Extracted page text data

**********

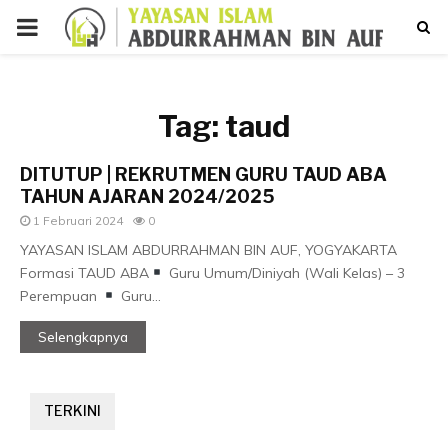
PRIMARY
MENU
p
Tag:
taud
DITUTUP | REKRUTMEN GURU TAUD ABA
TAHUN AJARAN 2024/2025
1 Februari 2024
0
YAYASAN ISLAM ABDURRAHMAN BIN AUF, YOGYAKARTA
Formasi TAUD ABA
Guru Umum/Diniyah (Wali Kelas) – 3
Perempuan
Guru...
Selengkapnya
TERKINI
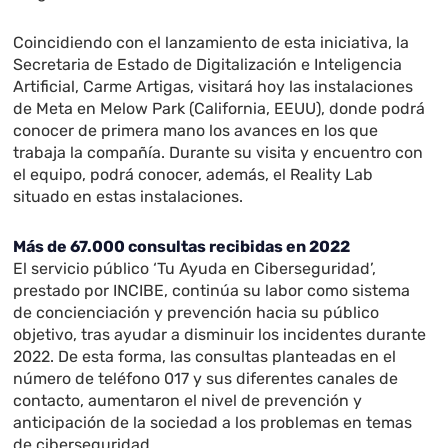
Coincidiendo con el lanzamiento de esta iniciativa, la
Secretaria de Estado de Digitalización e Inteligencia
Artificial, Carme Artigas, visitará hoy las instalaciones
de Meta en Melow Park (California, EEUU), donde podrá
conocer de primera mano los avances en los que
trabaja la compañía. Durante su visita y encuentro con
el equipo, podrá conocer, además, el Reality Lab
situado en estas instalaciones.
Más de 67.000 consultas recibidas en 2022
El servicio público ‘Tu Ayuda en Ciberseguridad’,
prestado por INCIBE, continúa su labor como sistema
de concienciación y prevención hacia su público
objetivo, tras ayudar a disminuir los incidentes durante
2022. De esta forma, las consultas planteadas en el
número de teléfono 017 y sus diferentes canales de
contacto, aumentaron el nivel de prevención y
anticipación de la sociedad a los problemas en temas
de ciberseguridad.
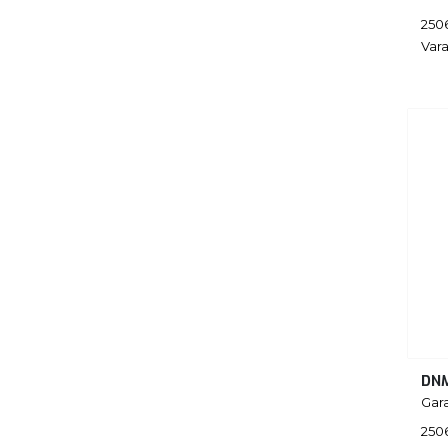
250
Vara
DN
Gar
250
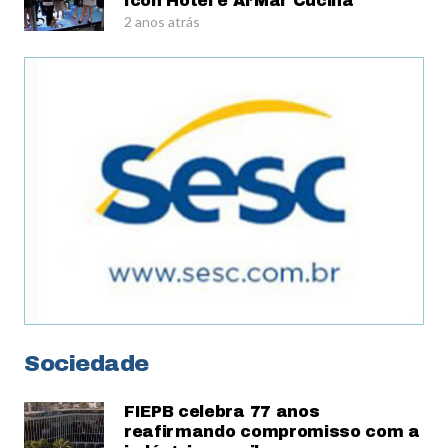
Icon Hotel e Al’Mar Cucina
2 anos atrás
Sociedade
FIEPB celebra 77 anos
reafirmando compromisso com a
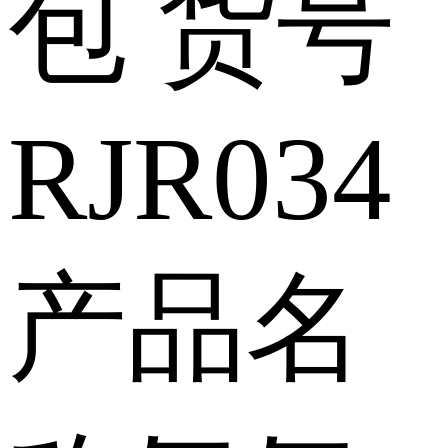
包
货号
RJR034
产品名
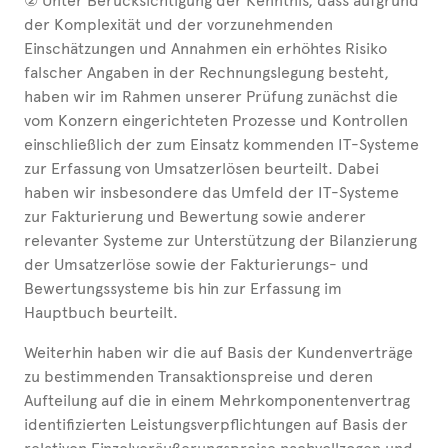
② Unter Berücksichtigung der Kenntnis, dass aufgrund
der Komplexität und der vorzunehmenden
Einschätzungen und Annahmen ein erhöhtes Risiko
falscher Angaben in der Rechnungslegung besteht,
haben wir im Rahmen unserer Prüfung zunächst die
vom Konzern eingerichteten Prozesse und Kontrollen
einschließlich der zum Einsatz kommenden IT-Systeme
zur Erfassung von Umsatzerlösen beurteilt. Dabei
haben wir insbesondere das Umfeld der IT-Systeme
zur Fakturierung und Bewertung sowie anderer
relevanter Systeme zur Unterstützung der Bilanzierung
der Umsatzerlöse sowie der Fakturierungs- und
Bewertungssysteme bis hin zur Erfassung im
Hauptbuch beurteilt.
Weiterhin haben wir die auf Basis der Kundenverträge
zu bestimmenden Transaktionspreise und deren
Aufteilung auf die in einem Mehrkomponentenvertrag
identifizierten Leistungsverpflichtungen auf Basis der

**********

TRY IT:
Above are the records; return the lines in them from the one with "Secretaria de Estado" to the one with "relevanter Systeme zur", inclusive, exactly and without images.

SOLUTION TO THIS PROBLEM:
Secretaria de Estado de Digitalización e Inteligencia
Artificial, Carme Artigas, visitará hoy las instalaciones
de Meta en Melow Park (California, EEUU), donde podrá
conocer de primera mano los avances en los que
trabaja la compañía. Durante su visita y encuentro con
el equipo, podrá conocer, además, el Reality Lab
situado en estas instalaciones.
Más de 67.000 consultas recibidas en 2022
El servicio público ‘Tu Ayuda en Ciberseguridad’,
prestado por INCIBE, continúa su labor como sistema
de concienciación y prevención hacia su público
objetivo, tras ayudar a disminuir los incidentes durante
2022. De esta forma, las consultas planteadas en el
número de teléfono 017 y sus diferentes canales de
contacto, aumentaron el nivel de prevención y
anticipación de la sociedad a los problemas en temas
de ciberseguridad.
250
Vara
DN
Gar
250
Icon Hotel e Al’Mar Cucina
2 anos atrás
Sociedade
FIEPB celebra 77 anos
reafirmando compromisso com a
包
货号
RJR034
产品名
② Unter Berücksichtigung der Kenntnis, dass aufgrund
der Komplexität und der vorzunehmenden
Einschätzungen und Annahmen ein erhöhtes Risiko
falscher Angaben in der Rechnungslegung besteht,
haben wir im Rahmen unserer Prüfung zunächst die
vom Konzern eingerichteten Prozesse und Kontrollen
einschließlich der zum Einsatz kommenden IT-Systeme
zur Erfassung von Umsatzerlösen beurteilt. Dabei
haben wir insbesondere das Umfeld der IT-Systeme
zur Fakturierung und Bewertung sowie anderer
relevanter Systeme zur Unterstützung der Bilanzierung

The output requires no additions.